En su último artículo contra Israel también se viste de seda pacifista y, faroleando, proclama que, si se le hubiera escuchado (¿quién y por qué?), reinaría la paz en Próximo Oriente, con Israel y un Estado palestino, soberanos y pacíficos, bailando juntos el suave vals del adiós a la guerra, y con todos los países árabes aplaudiendo, como si de Barenboim se tratara. Si esto no ha sido posible, pese a sus sabios consejos, la culpa la tiene exclusivamente Israel. Presume de originalidad, pero lo que dice lo dice igual cualquier Moratinos de turno.
No voy a comentar su última bazofia, porque no me da la realísima gana; me limitaré a un par de ejemplos.

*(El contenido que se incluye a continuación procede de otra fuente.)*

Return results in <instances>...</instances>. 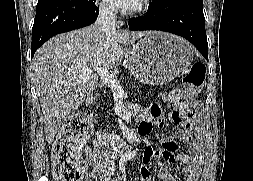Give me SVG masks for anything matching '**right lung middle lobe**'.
<instances>
[{
    "instance_id": "1",
    "label": "right lung middle lobe",
    "mask_w": 253,
    "mask_h": 181,
    "mask_svg": "<svg viewBox=\"0 0 253 181\" xmlns=\"http://www.w3.org/2000/svg\"><path fill=\"white\" fill-rule=\"evenodd\" d=\"M45 1H47V0H38V4H39V3H43V2H45Z\"/></svg>"
}]
</instances>
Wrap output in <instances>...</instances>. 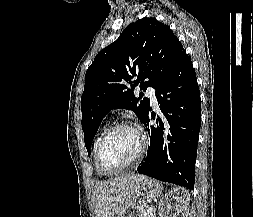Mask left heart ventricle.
<instances>
[{
    "instance_id": "b2bd125f",
    "label": "left heart ventricle",
    "mask_w": 253,
    "mask_h": 217,
    "mask_svg": "<svg viewBox=\"0 0 253 217\" xmlns=\"http://www.w3.org/2000/svg\"><path fill=\"white\" fill-rule=\"evenodd\" d=\"M139 150V137L134 130L122 128L114 131L105 141L101 162L108 170L129 163Z\"/></svg>"
}]
</instances>
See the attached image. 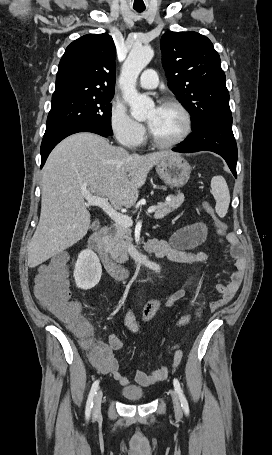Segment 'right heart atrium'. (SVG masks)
<instances>
[{
    "instance_id": "right-heart-atrium-1",
    "label": "right heart atrium",
    "mask_w": 272,
    "mask_h": 455,
    "mask_svg": "<svg viewBox=\"0 0 272 455\" xmlns=\"http://www.w3.org/2000/svg\"><path fill=\"white\" fill-rule=\"evenodd\" d=\"M109 124L114 137L124 147L136 148L145 139L144 126L133 119L119 101H113L111 104Z\"/></svg>"
}]
</instances>
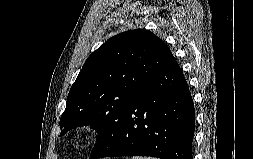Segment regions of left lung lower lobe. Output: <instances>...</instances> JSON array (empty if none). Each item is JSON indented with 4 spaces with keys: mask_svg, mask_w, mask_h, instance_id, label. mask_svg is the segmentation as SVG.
Masks as SVG:
<instances>
[{
    "mask_svg": "<svg viewBox=\"0 0 253 159\" xmlns=\"http://www.w3.org/2000/svg\"><path fill=\"white\" fill-rule=\"evenodd\" d=\"M195 109L188 84L174 58L122 111L114 131L90 159L151 156L193 159Z\"/></svg>",
    "mask_w": 253,
    "mask_h": 159,
    "instance_id": "left-lung-lower-lobe-1",
    "label": "left lung lower lobe"
}]
</instances>
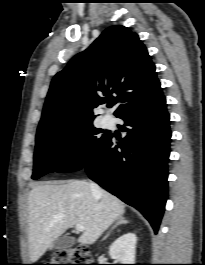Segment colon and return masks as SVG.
Here are the masks:
<instances>
[{
	"instance_id": "5ec220e1",
	"label": "colon",
	"mask_w": 205,
	"mask_h": 265,
	"mask_svg": "<svg viewBox=\"0 0 205 265\" xmlns=\"http://www.w3.org/2000/svg\"><path fill=\"white\" fill-rule=\"evenodd\" d=\"M91 261L89 249L79 245L54 253L50 259L51 264L46 265H92Z\"/></svg>"
}]
</instances>
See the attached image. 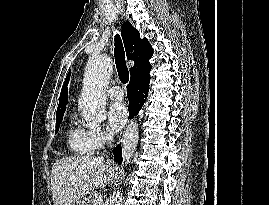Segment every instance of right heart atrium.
<instances>
[{"label":"right heart atrium","mask_w":269,"mask_h":205,"mask_svg":"<svg viewBox=\"0 0 269 205\" xmlns=\"http://www.w3.org/2000/svg\"><path fill=\"white\" fill-rule=\"evenodd\" d=\"M84 137L92 151L104 148L112 140L110 134L103 130H84Z\"/></svg>","instance_id":"right-heart-atrium-1"}]
</instances>
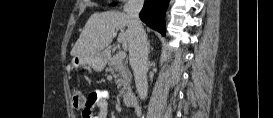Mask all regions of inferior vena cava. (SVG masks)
<instances>
[{
	"label": "inferior vena cava",
	"instance_id": "inferior-vena-cava-1",
	"mask_svg": "<svg viewBox=\"0 0 273 118\" xmlns=\"http://www.w3.org/2000/svg\"><path fill=\"white\" fill-rule=\"evenodd\" d=\"M143 7V0H128L124 11L130 18L128 30L129 61L134 73L136 90L141 99H145L148 93L147 71H148V43L147 35L139 18V12Z\"/></svg>",
	"mask_w": 273,
	"mask_h": 118
}]
</instances>
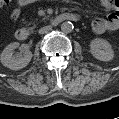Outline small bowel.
<instances>
[{"label": "small bowel", "mask_w": 119, "mask_h": 119, "mask_svg": "<svg viewBox=\"0 0 119 119\" xmlns=\"http://www.w3.org/2000/svg\"><path fill=\"white\" fill-rule=\"evenodd\" d=\"M100 3L103 8L109 11V14L105 18L94 19L91 23L92 31L97 35L116 31L119 28V0H101ZM28 4V0L18 1L11 12V18L16 20L20 16L21 9Z\"/></svg>", "instance_id": "small-bowel-1"}]
</instances>
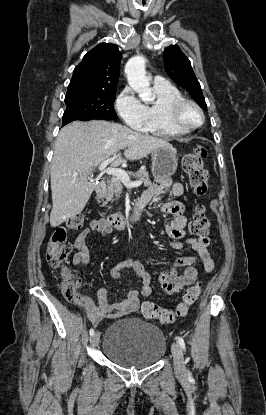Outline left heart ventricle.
Masks as SVG:
<instances>
[{"instance_id":"left-heart-ventricle-1","label":"left heart ventricle","mask_w":266,"mask_h":415,"mask_svg":"<svg viewBox=\"0 0 266 415\" xmlns=\"http://www.w3.org/2000/svg\"><path fill=\"white\" fill-rule=\"evenodd\" d=\"M183 119L189 124H199L201 122V117L197 110L192 106H186L182 113Z\"/></svg>"}]
</instances>
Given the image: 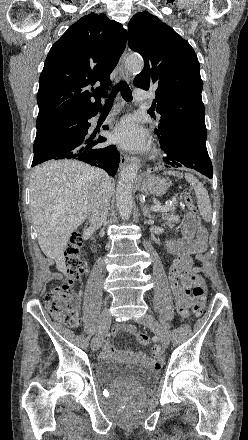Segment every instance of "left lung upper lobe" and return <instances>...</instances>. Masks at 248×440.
Listing matches in <instances>:
<instances>
[{"mask_svg": "<svg viewBox=\"0 0 248 440\" xmlns=\"http://www.w3.org/2000/svg\"><path fill=\"white\" fill-rule=\"evenodd\" d=\"M128 45L145 61L134 85L144 90L156 88L153 107L161 114L155 129L160 140L175 136L205 143L203 82L191 45L147 11L135 14L130 20Z\"/></svg>", "mask_w": 248, "mask_h": 440, "instance_id": "obj_1", "label": "left lung upper lobe"}]
</instances>
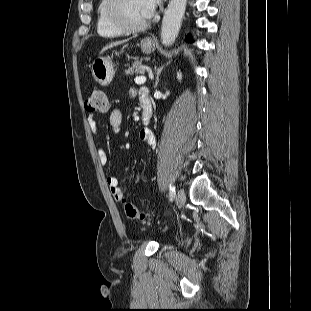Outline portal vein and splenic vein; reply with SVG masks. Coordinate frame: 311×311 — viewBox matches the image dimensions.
I'll list each match as a JSON object with an SVG mask.
<instances>
[{"instance_id":"portal-vein-and-splenic-vein-1","label":"portal vein and splenic vein","mask_w":311,"mask_h":311,"mask_svg":"<svg viewBox=\"0 0 311 311\" xmlns=\"http://www.w3.org/2000/svg\"><path fill=\"white\" fill-rule=\"evenodd\" d=\"M135 83L138 85L144 84L146 82L145 76H139L134 79Z\"/></svg>"}]
</instances>
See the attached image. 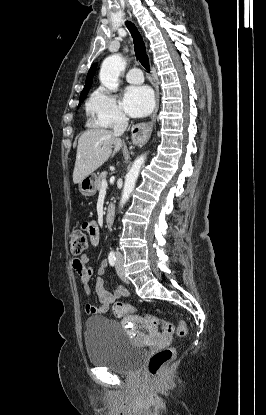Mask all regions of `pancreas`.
I'll use <instances>...</instances> for the list:
<instances>
[{
    "label": "pancreas",
    "mask_w": 266,
    "mask_h": 415,
    "mask_svg": "<svg viewBox=\"0 0 266 415\" xmlns=\"http://www.w3.org/2000/svg\"><path fill=\"white\" fill-rule=\"evenodd\" d=\"M106 176H107V172L105 171L99 174L97 181H96V190H100L102 188L101 184H102V181L106 179Z\"/></svg>",
    "instance_id": "obj_1"
}]
</instances>
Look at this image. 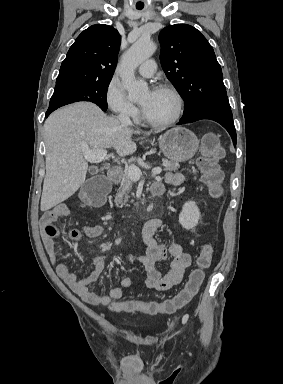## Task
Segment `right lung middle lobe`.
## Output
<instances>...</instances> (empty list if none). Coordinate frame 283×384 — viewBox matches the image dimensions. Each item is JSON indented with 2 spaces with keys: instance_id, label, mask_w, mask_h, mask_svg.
Masks as SVG:
<instances>
[{
  "instance_id": "right-lung-middle-lobe-1",
  "label": "right lung middle lobe",
  "mask_w": 283,
  "mask_h": 384,
  "mask_svg": "<svg viewBox=\"0 0 283 384\" xmlns=\"http://www.w3.org/2000/svg\"><path fill=\"white\" fill-rule=\"evenodd\" d=\"M110 81L80 82L55 86L49 109H57L77 101H90L97 104L102 110H106V95Z\"/></svg>"
}]
</instances>
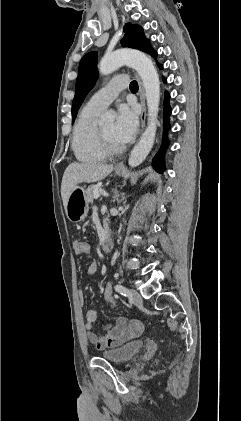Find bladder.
<instances>
[{"label": "bladder", "mask_w": 241, "mask_h": 421, "mask_svg": "<svg viewBox=\"0 0 241 421\" xmlns=\"http://www.w3.org/2000/svg\"><path fill=\"white\" fill-rule=\"evenodd\" d=\"M145 347V343L141 340H136L124 344L120 347L107 350L102 353V357L112 363H125L133 359Z\"/></svg>", "instance_id": "obj_1"}]
</instances>
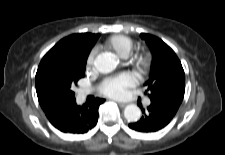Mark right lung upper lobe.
Masks as SVG:
<instances>
[{
	"mask_svg": "<svg viewBox=\"0 0 225 155\" xmlns=\"http://www.w3.org/2000/svg\"><path fill=\"white\" fill-rule=\"evenodd\" d=\"M99 34L78 33L60 40L42 58L36 73V92L43 111L64 101L47 83L46 73L54 65L85 61Z\"/></svg>",
	"mask_w": 225,
	"mask_h": 155,
	"instance_id": "cb5924a9",
	"label": "right lung upper lobe"
}]
</instances>
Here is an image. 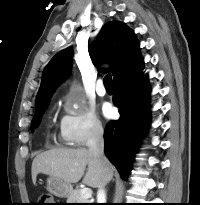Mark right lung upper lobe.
Returning <instances> with one entry per match:
<instances>
[{"label":"right lung upper lobe","instance_id":"right-lung-upper-lobe-1","mask_svg":"<svg viewBox=\"0 0 200 205\" xmlns=\"http://www.w3.org/2000/svg\"><path fill=\"white\" fill-rule=\"evenodd\" d=\"M139 50V43L134 32L119 21H110L103 25L97 40L88 46L94 64L105 62L112 66L111 69H103V71L112 72L113 82L124 76L142 60ZM72 55L71 48L64 49L47 64L42 75L36 105L50 99L56 87L68 75Z\"/></svg>","mask_w":200,"mask_h":205}]
</instances>
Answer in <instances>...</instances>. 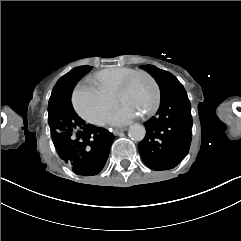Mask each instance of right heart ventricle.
Instances as JSON below:
<instances>
[{
	"label": "right heart ventricle",
	"instance_id": "right-heart-ventricle-1",
	"mask_svg": "<svg viewBox=\"0 0 241 241\" xmlns=\"http://www.w3.org/2000/svg\"><path fill=\"white\" fill-rule=\"evenodd\" d=\"M133 69L127 67L111 66L105 68L94 75L88 76L81 85L89 88L90 84H94L100 88L102 92H112L119 88V83L125 74L131 73ZM105 98H107L104 95Z\"/></svg>",
	"mask_w": 241,
	"mask_h": 241
}]
</instances>
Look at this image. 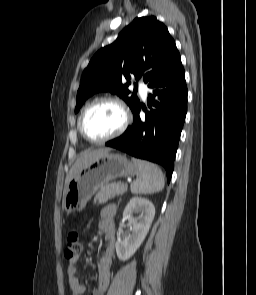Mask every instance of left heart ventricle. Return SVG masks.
Segmentation results:
<instances>
[{
  "label": "left heart ventricle",
  "instance_id": "obj_1",
  "mask_svg": "<svg viewBox=\"0 0 256 295\" xmlns=\"http://www.w3.org/2000/svg\"><path fill=\"white\" fill-rule=\"evenodd\" d=\"M122 121L123 116L118 107L111 103H102L88 114L85 129L89 136L100 139L117 131Z\"/></svg>",
  "mask_w": 256,
  "mask_h": 295
}]
</instances>
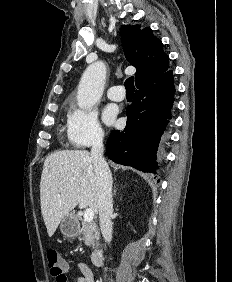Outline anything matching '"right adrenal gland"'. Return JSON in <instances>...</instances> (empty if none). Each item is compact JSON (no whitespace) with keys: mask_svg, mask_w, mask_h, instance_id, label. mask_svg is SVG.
<instances>
[{"mask_svg":"<svg viewBox=\"0 0 232 282\" xmlns=\"http://www.w3.org/2000/svg\"><path fill=\"white\" fill-rule=\"evenodd\" d=\"M113 195L115 196L116 195V189L114 188V191H113Z\"/></svg>","mask_w":232,"mask_h":282,"instance_id":"obj_1","label":"right adrenal gland"}]
</instances>
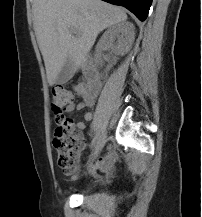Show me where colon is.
<instances>
[{
  "mask_svg": "<svg viewBox=\"0 0 202 217\" xmlns=\"http://www.w3.org/2000/svg\"><path fill=\"white\" fill-rule=\"evenodd\" d=\"M76 94L70 90L56 88L52 92L51 109L56 114L57 126L53 142L57 152L58 165L67 174H74L80 165V154L85 146L81 129L72 126L65 113L75 102Z\"/></svg>",
  "mask_w": 202,
  "mask_h": 217,
  "instance_id": "obj_1",
  "label": "colon"
}]
</instances>
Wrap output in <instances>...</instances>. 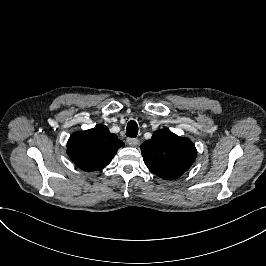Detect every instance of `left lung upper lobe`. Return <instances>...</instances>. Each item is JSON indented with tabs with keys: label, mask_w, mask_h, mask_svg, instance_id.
I'll use <instances>...</instances> for the list:
<instances>
[{
	"label": "left lung upper lobe",
	"mask_w": 266,
	"mask_h": 266,
	"mask_svg": "<svg viewBox=\"0 0 266 266\" xmlns=\"http://www.w3.org/2000/svg\"><path fill=\"white\" fill-rule=\"evenodd\" d=\"M146 166L163 179H177L193 164L197 150L187 138L168 129L157 130L140 146Z\"/></svg>",
	"instance_id": "1"
}]
</instances>
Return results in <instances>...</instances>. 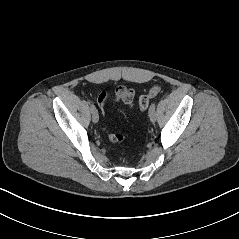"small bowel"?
I'll use <instances>...</instances> for the list:
<instances>
[{"mask_svg":"<svg viewBox=\"0 0 239 239\" xmlns=\"http://www.w3.org/2000/svg\"><path fill=\"white\" fill-rule=\"evenodd\" d=\"M115 100L123 103L128 109H133L135 106V93L129 87L119 86L115 90Z\"/></svg>","mask_w":239,"mask_h":239,"instance_id":"c3829d8e","label":"small bowel"}]
</instances>
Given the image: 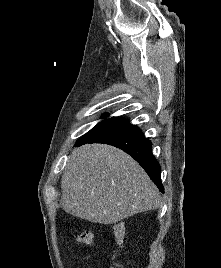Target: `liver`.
<instances>
[{"label": "liver", "instance_id": "1", "mask_svg": "<svg viewBox=\"0 0 221 268\" xmlns=\"http://www.w3.org/2000/svg\"><path fill=\"white\" fill-rule=\"evenodd\" d=\"M61 188L63 209L94 223H117L161 205L159 191L142 167L122 150L105 144L75 150Z\"/></svg>", "mask_w": 221, "mask_h": 268}]
</instances>
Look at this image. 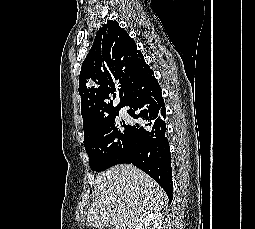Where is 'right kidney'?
<instances>
[{
	"instance_id": "right-kidney-1",
	"label": "right kidney",
	"mask_w": 255,
	"mask_h": 229,
	"mask_svg": "<svg viewBox=\"0 0 255 229\" xmlns=\"http://www.w3.org/2000/svg\"><path fill=\"white\" fill-rule=\"evenodd\" d=\"M161 219L162 214L159 211H155L143 218L136 226V229H162Z\"/></svg>"
}]
</instances>
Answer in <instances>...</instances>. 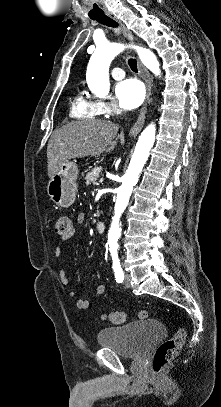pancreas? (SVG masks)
Instances as JSON below:
<instances>
[{
  "mask_svg": "<svg viewBox=\"0 0 221 407\" xmlns=\"http://www.w3.org/2000/svg\"><path fill=\"white\" fill-rule=\"evenodd\" d=\"M102 167H94L86 174L85 180L87 185L96 184L97 179L100 177Z\"/></svg>",
  "mask_w": 221,
  "mask_h": 407,
  "instance_id": "pancreas-1",
  "label": "pancreas"
}]
</instances>
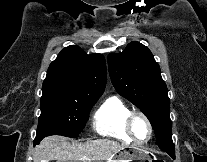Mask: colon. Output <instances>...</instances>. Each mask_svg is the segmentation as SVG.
Returning a JSON list of instances; mask_svg holds the SVG:
<instances>
[{
    "instance_id": "1",
    "label": "colon",
    "mask_w": 207,
    "mask_h": 162,
    "mask_svg": "<svg viewBox=\"0 0 207 162\" xmlns=\"http://www.w3.org/2000/svg\"><path fill=\"white\" fill-rule=\"evenodd\" d=\"M147 162H166V161H164V160H160V159H154V160L147 161Z\"/></svg>"
}]
</instances>
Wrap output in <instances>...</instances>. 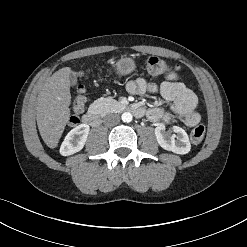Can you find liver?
<instances>
[{
	"label": "liver",
	"mask_w": 247,
	"mask_h": 247,
	"mask_svg": "<svg viewBox=\"0 0 247 247\" xmlns=\"http://www.w3.org/2000/svg\"><path fill=\"white\" fill-rule=\"evenodd\" d=\"M70 67H64L47 78L37 104L36 120L40 135L49 148H55L70 117Z\"/></svg>",
	"instance_id": "6515ba94"
}]
</instances>
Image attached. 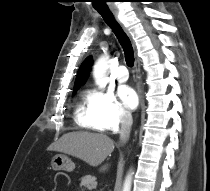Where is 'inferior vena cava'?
<instances>
[{
  "mask_svg": "<svg viewBox=\"0 0 210 191\" xmlns=\"http://www.w3.org/2000/svg\"><path fill=\"white\" fill-rule=\"evenodd\" d=\"M120 144H125L130 136L131 126L133 123L132 115L128 111H124L120 117Z\"/></svg>",
  "mask_w": 210,
  "mask_h": 191,
  "instance_id": "1",
  "label": "inferior vena cava"
}]
</instances>
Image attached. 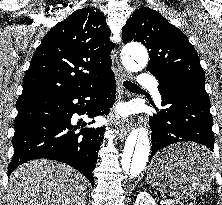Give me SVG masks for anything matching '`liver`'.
Masks as SVG:
<instances>
[{"instance_id":"1","label":"liver","mask_w":222,"mask_h":205,"mask_svg":"<svg viewBox=\"0 0 222 205\" xmlns=\"http://www.w3.org/2000/svg\"><path fill=\"white\" fill-rule=\"evenodd\" d=\"M7 192V205H83L87 184L74 168L39 159L12 172Z\"/></svg>"}]
</instances>
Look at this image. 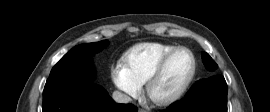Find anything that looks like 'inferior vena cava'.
Segmentation results:
<instances>
[{"label":"inferior vena cava","instance_id":"inferior-vena-cava-1","mask_svg":"<svg viewBox=\"0 0 270 112\" xmlns=\"http://www.w3.org/2000/svg\"><path fill=\"white\" fill-rule=\"evenodd\" d=\"M112 98L117 103H129L131 100L128 95L123 94L120 91H114L112 94Z\"/></svg>","mask_w":270,"mask_h":112}]
</instances>
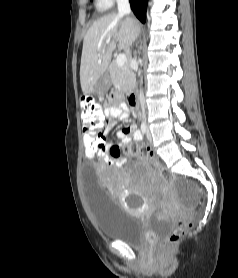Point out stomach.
<instances>
[{
	"instance_id": "1",
	"label": "stomach",
	"mask_w": 238,
	"mask_h": 278,
	"mask_svg": "<svg viewBox=\"0 0 238 278\" xmlns=\"http://www.w3.org/2000/svg\"><path fill=\"white\" fill-rule=\"evenodd\" d=\"M111 85H112L111 75L108 72H106L98 80L95 88V93H97L98 95H101L102 93H106V90Z\"/></svg>"
}]
</instances>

Acusa a Israel de no haber querido negociar con Hamás, cuando esta organización terrorista no cesa de afirmar que la única negociación es la guerra y que su única meta es la destrucción de Israel.
"Creía que era posible y conveniente el diálogo con Hamás, después de la elección libre y transparente de los palestinos". Aparte de que Hitler ganó elecciones mucho más libres y transparentes –antes de suprimir toda elección–, bastaba con ver la tele para percatarse de que las milicias armadas de Hamás "acompañaban" a los electores hasta las urnas, para que no se extraviaran o distrajesen. De todas formas, los que voluntariamente votaron por Hamás votaron contra Israel y a favor de la guerra, y, de paso, para desbancar al corrupto Fatah.
Para negociar y dialogar hay que ser, por lo menos, dos. Israel no se ha negado a negociar con Mahmud Abbás, que yo sepa.
"Los procesos de negociación llegaron hasta un punto casi definitivo con Clinton", escribe también, y da a entender que si se fracasó fue, como siempre, por culpa de Israel. Otra canallada, porque todo el mundo sabe, y hasta Clinton lo ha escrito, que en esa ocasión los negociadores israelíes, Barak y Ben Ami, hicieron las máximas concesiones –demasiadas– a Arafat, y el que jodió la marrana fue, precisamente, el entonces presidente de la Autoridad palestina, o sea, el propio Arafat, quien se negó a concluir el menor acuerdo, a firmar nada; eso sí, con un argumento de peso: "Si firmo, los de Hamás me asesinan".